These Almond Spritz Cookies are adorable with their festive holiday sprinkles. They are fun, shareable, and will be a great addition to your holiday cookie list. They will also make wonderful edible gifts to coworkers and neighbors this holiday season.
Cream softened butter with sugar in a mixing bowl using the whisk attachment until light and fluffy. Add egg yolk and almond extract and beat until combined.
Sift flour into a small bowl and mix in the salt to distribute evenly. With the mixer on the lowest speed, slowly add the flour mixture to the stand mixer bowl and mix until thoroughly combined. The dough should be soft and easy to handle.
Fill the cookie press with the cookie dough and line two baking sheets with silicone baking mats or parchment paper. Hold the cookie press perpendicular to the prepared baking sheet and press out the cookies, spacing about 1 - 2 inches apart.
Add sprinkles, color sugars or any decorative touches desired to your cookies. Chill in the fridge or freezer while the oven preheats. Preheat the oven to 375°F.
Bake for 8 – 10 minutes. Remove from the oven, let cookies cool on the baking sheet for 5 - 10 minutes before transferring to a wire rack to completely cool.
Notes
If you don’t have a stand mixer, a regular mixing bowl and an electric hand mixer will work just as well. Or you can cream the butter by hand with a whisk and just use a spatula to incorporate the dry ingredients.

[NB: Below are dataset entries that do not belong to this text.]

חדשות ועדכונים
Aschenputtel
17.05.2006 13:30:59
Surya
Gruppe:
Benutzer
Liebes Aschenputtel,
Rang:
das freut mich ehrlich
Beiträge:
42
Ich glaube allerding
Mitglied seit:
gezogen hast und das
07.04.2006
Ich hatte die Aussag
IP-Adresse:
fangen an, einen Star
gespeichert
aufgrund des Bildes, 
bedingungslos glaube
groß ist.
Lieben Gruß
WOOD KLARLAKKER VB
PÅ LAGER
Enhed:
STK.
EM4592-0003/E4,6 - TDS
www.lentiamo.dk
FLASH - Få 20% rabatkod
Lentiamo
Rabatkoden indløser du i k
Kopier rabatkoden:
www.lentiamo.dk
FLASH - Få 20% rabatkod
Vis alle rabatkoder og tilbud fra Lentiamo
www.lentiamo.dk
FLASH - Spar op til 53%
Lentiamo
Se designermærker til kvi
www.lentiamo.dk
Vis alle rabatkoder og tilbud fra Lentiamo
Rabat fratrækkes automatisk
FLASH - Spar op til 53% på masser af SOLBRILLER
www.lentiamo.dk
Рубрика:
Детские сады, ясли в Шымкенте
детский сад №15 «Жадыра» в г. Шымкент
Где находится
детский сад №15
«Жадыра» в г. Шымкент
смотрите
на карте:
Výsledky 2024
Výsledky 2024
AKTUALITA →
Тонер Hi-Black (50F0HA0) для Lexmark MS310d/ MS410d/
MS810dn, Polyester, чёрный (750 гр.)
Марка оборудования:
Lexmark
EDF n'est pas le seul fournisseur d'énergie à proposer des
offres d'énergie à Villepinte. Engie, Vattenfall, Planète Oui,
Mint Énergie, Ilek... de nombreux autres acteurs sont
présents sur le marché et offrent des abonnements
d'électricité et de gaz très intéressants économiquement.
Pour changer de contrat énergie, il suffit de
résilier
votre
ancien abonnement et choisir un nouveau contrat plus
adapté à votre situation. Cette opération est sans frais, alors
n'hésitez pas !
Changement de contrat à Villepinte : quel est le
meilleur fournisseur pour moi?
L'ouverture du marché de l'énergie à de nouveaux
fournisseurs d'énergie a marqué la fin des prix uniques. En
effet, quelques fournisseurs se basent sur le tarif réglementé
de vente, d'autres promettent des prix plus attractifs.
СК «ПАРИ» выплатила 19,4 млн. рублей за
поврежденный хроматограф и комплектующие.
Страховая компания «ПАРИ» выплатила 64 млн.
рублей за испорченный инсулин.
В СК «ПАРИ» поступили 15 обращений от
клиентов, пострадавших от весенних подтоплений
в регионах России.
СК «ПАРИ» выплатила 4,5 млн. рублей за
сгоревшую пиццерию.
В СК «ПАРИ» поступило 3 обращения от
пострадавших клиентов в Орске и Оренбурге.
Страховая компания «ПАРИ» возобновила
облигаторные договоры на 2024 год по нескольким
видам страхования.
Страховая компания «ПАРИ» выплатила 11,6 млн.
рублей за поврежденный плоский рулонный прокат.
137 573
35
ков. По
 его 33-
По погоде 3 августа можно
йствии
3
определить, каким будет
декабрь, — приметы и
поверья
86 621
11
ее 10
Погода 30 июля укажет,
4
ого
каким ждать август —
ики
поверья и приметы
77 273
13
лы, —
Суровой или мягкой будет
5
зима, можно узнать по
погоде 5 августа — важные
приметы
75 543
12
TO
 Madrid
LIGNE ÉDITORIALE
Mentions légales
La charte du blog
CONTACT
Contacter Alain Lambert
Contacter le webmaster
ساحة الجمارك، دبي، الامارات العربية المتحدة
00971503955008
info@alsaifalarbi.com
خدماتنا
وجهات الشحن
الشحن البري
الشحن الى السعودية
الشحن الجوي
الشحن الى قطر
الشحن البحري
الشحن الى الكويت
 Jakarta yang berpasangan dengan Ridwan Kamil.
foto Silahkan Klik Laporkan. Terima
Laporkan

I recommend silicone baking mats for this recipe but parchment paper will also work if you don’t own any silicone baking mat. Just make sure to hold down the paper when lifting up the cookie press when using parchment paper because you may experience the parchment paper lifting up with the dough.
This recipe can make up to 3 dozen cookies depending on how much dough is pressed out per cookie. I used 2 clicks of the cookie press here for larger cookies and the recipe yields 22 cookies.
You can easily double or triple this recipe to make a lot more when preparing for the holidays.